Les attaques xénophobes survenues en Afrique du Sud depuis le 2 septembre ont causé la mort de 5 personnes parmi les quelles deux jeunes seraient d’origine congolaise.

Selon la diaspora congolaise de l’Afrique du Sud, les deux victimes se rendaient au « Home affairs », un lieu où les étrangers renouvellent leurs papiers, pour y refaire leurs dossiers quand ils étaient tombés entre les mains des sud-africains à l’arrêt de bus, qui les avaient tabassés à mort.

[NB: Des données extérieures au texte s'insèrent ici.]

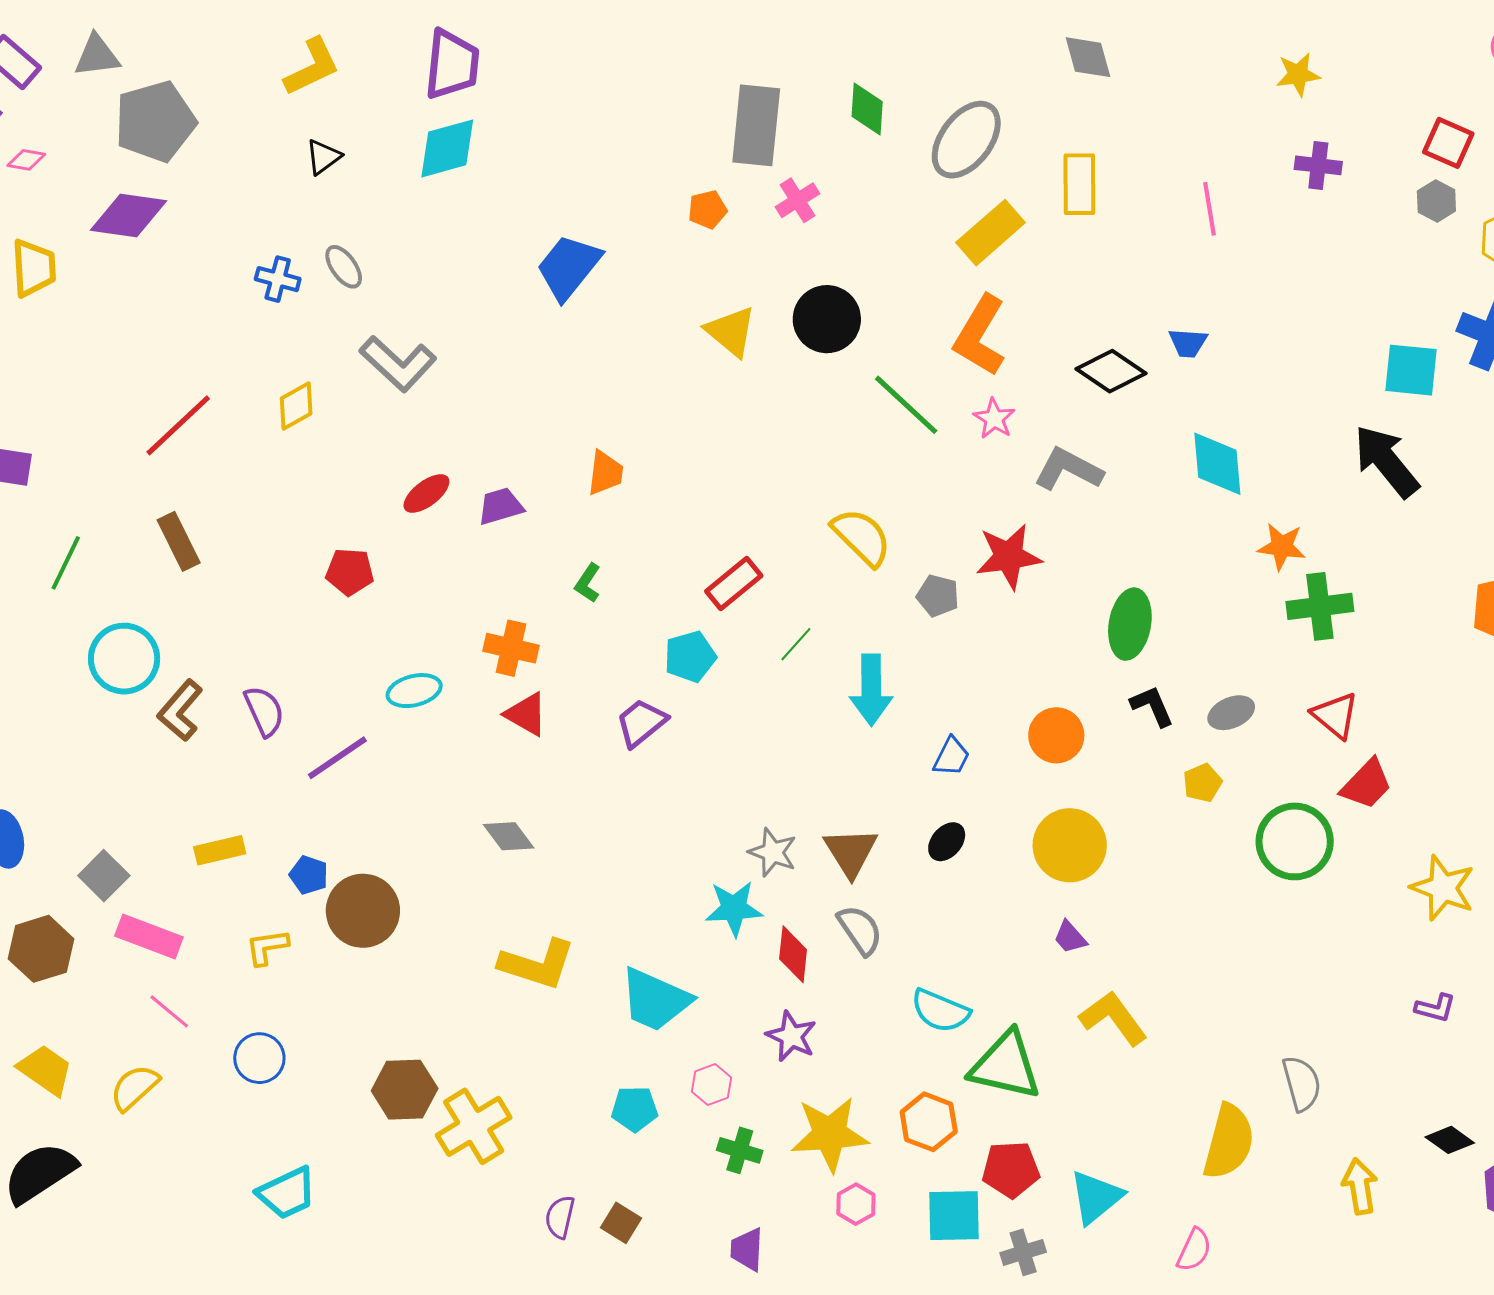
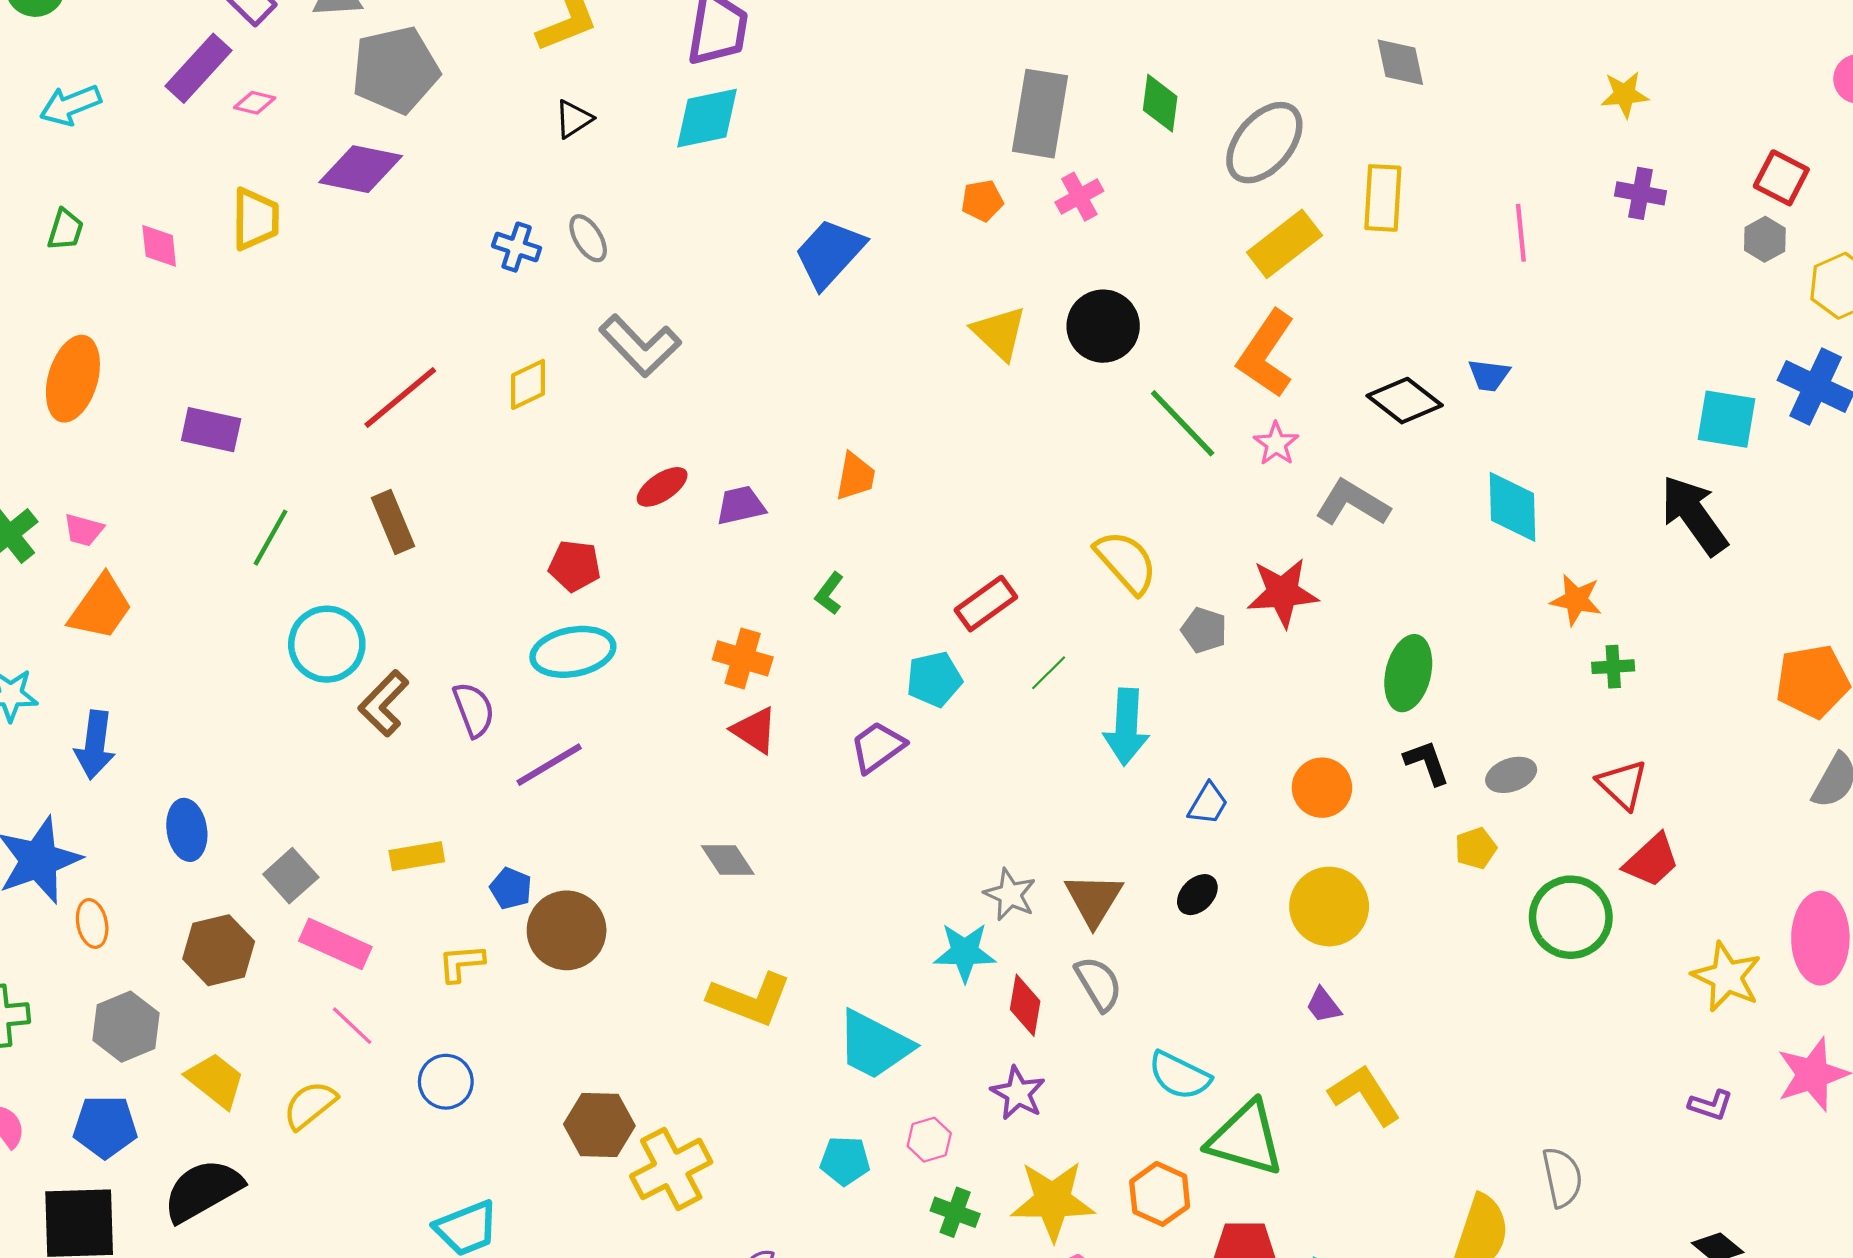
green cross: (1320, 606) -> (1613, 667), size x0.6
cyan ellipse: (414, 691) -> (573, 652), moved, size x1.4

« La diaspora congolaise de l’Afrique du Sud a le regret de vous annoncer le décès d’un congolais qui habitait la province de Free-state à Bloomfontein. Notre concitoyen a été poignardé au taxi Rank où il allait prendre son bus pour Musina afin de renouveler son permis », peut-on lire sur leur communiqué.

Ce communiqué fait référence au jeune Bienvenue Mulenda dont les images circulent sur les réseaux sociaux. On cite également le nommé Tshibangu Nyandwe comme deuxième victime congolaise.

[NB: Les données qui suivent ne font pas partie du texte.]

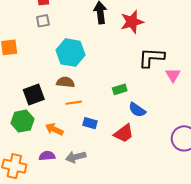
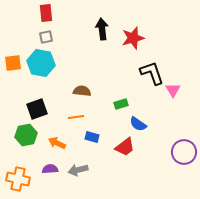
cyan hexagon: (71, 53) -> (41, 63), moved
black L-shape: (151, 58) -> (152, 73), turned 68
brown semicircle: (65, 82) -> (82, 91), moved

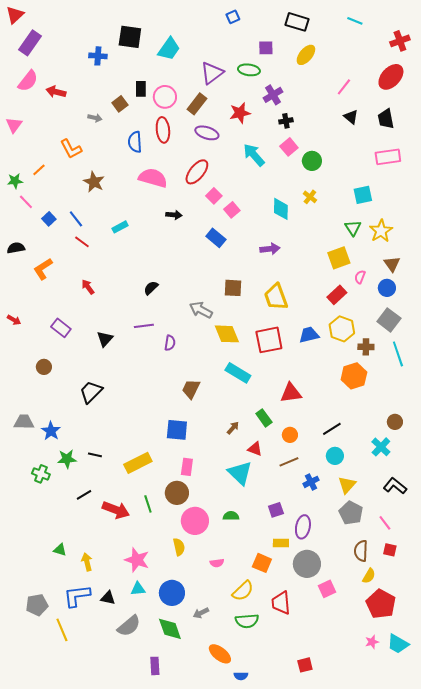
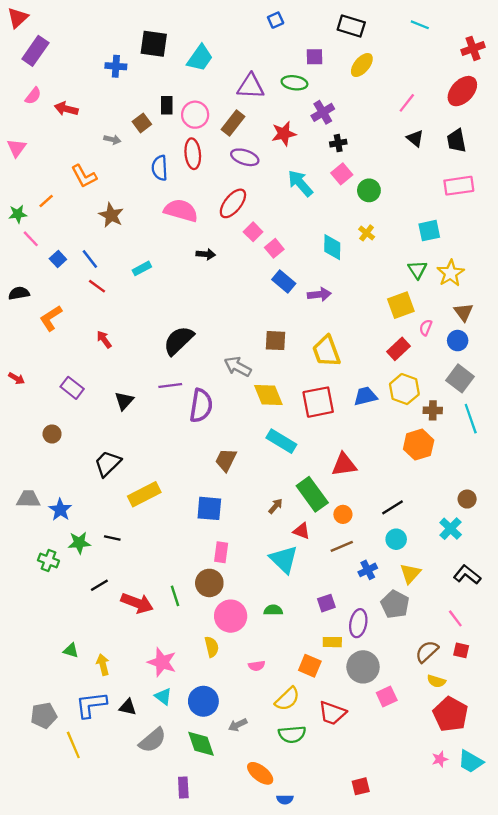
purple triangle: (212, 73) -> (251, 86), turned 40
pink semicircle: (28, 81) -> (33, 96), size x0.7
blue rectangle: (216, 238) -> (284, 281), moved
black semicircle: (151, 288) -> (179, 341), size x1.8
purple semicircle: (170, 343) -> (201, 406), size x1.8
green rectangle: (264, 418) -> (312, 494), size x1.6
yellow rectangle: (138, 463) -> (144, 494), moved
gray pentagon: (351, 513) -> (395, 604), moved
brown semicircle: (361, 551) -> (427, 652), turned 45
yellow semicircle: (369, 576) -> (436, 681), turned 77
cyan triangle: (138, 589) -> (163, 696), turned 42
red trapezoid: (281, 603) -> (332, 713), turned -65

Ces attaques xénophobes devenues récurrentes en Afrique du Sud contre les étrangers, ont choqué les africains et des voix se lèvent pour les condamner.

C’est notamment l’Union africaine (UA) qui a publié une déclaration condamnant « avec la plus grande fermeté » ces « actes ignobles » de violence.

La Zambie quand à elle a annulé le mach qui devrait opposer l’équipe Zambienne de football et celle sud-africaine ce 4 septembre à Lusaka en guise de contestation.

Le président Nigérian Muhammadu Buhari a envoyé un émissaire en Afrique du Sud mardi pour « exprimer le mécontentement du Nigeria à l’égard du traitement de ses citoyens ».

Le président Congolais de son côté venait aussi d’annuler la participation de la République Démocratique du Congo au forum économique mondial qui devrait se tenir à CapeTown du 4 au 6 Septembre en guise de protestation contre ces actes «barbares et inhumains. »

Disons que le président sud-africain, Cyril Ramaphosa a condamné la vague de pillages et de violences visant principalement des ressortissants d’autres pays africains.

« Rien ne peut justifier qu’un Sud-Africain s’en prenne à des gens d’autres pays », a-t-il déclaré.

Mais certains africains vivants en Afrique du Sud accusent les autorités de ce pays d’utiliser les étrangers comme bouc-émissaire de l’échec de leur politique de développement. Ils indiquent que la police, au lieu d’intervenir, ne fait qu’observer les scènes de violences commises devant elle.